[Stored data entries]
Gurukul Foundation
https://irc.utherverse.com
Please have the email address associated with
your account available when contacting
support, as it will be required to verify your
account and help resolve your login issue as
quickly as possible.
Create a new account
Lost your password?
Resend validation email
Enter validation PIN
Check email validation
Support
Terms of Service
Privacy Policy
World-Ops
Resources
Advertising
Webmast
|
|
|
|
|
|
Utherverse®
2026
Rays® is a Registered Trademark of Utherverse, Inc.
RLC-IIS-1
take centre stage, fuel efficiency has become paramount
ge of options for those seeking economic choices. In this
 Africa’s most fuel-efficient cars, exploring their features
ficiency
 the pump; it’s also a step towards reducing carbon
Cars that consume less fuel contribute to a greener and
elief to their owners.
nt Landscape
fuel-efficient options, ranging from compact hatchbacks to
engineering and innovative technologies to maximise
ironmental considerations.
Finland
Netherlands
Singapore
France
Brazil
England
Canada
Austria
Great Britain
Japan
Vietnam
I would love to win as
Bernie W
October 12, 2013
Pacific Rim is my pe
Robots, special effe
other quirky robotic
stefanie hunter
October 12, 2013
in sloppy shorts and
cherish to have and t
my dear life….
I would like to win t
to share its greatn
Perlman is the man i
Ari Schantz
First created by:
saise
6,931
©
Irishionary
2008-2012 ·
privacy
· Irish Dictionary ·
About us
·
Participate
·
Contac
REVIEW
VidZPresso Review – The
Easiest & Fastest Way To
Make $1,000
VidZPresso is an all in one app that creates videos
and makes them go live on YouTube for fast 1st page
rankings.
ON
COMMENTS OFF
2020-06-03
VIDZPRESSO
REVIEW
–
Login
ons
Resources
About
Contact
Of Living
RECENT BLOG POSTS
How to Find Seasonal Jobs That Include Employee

==

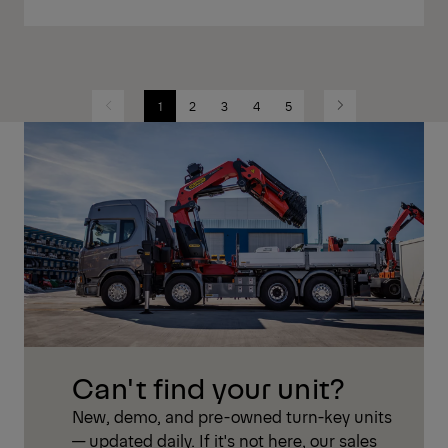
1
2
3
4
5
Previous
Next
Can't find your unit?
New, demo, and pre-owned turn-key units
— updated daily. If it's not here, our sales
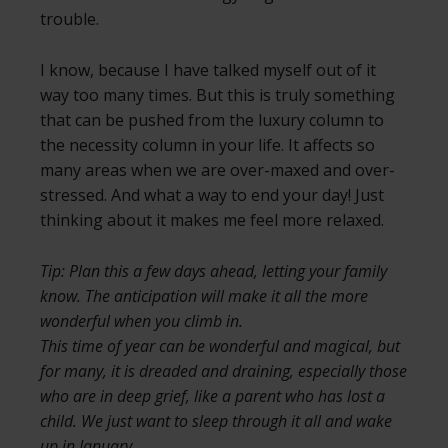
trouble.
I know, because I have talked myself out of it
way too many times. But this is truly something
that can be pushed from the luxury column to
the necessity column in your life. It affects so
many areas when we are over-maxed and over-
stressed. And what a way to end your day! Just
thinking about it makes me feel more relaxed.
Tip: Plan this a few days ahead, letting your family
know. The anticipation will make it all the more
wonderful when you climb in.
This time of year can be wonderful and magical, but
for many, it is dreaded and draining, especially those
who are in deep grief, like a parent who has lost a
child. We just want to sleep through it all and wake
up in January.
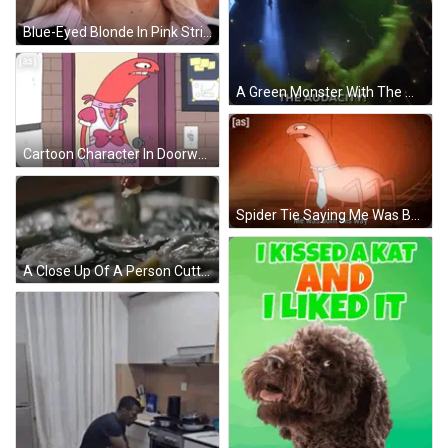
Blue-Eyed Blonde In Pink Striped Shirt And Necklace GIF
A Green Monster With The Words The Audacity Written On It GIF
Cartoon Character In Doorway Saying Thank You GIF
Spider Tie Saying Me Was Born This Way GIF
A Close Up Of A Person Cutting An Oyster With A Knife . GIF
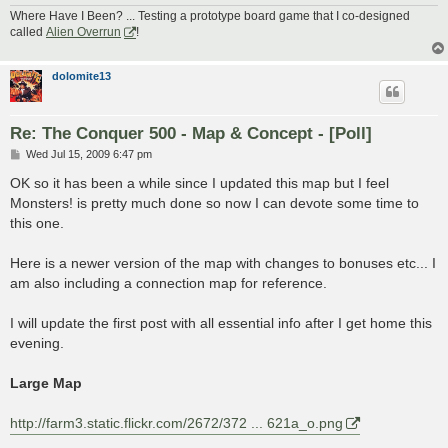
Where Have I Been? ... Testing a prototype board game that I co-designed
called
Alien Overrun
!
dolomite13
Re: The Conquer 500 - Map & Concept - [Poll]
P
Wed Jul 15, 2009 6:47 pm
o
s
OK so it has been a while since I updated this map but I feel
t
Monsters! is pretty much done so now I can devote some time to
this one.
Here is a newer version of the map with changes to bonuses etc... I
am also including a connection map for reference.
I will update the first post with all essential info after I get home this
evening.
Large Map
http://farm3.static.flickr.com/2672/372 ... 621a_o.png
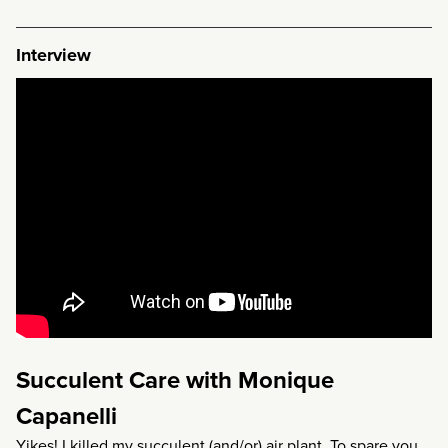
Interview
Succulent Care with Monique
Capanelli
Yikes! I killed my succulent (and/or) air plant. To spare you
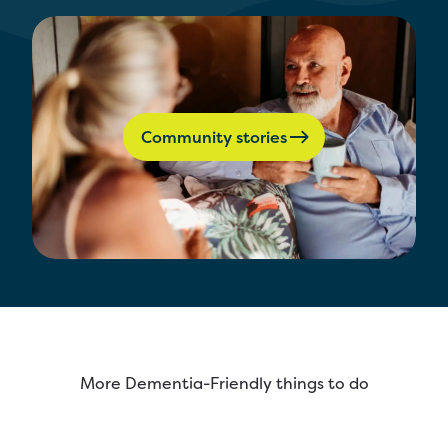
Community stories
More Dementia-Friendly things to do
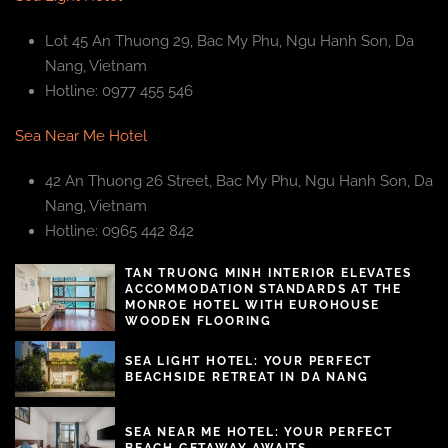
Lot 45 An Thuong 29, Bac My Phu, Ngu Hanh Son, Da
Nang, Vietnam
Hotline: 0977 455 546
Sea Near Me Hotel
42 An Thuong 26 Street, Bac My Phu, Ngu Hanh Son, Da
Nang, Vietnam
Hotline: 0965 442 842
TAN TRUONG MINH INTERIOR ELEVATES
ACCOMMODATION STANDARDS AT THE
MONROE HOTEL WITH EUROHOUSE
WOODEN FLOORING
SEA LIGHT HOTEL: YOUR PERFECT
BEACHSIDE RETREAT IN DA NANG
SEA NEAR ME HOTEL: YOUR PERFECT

(EXERCISE PROMPT):
Copy all the lines above that hold the string "options".

(OUTPUT FOR THIS TASK):
ge of options for those seeking economic choices. In this
fuel-efficient options, ranging from compact hatchbacks to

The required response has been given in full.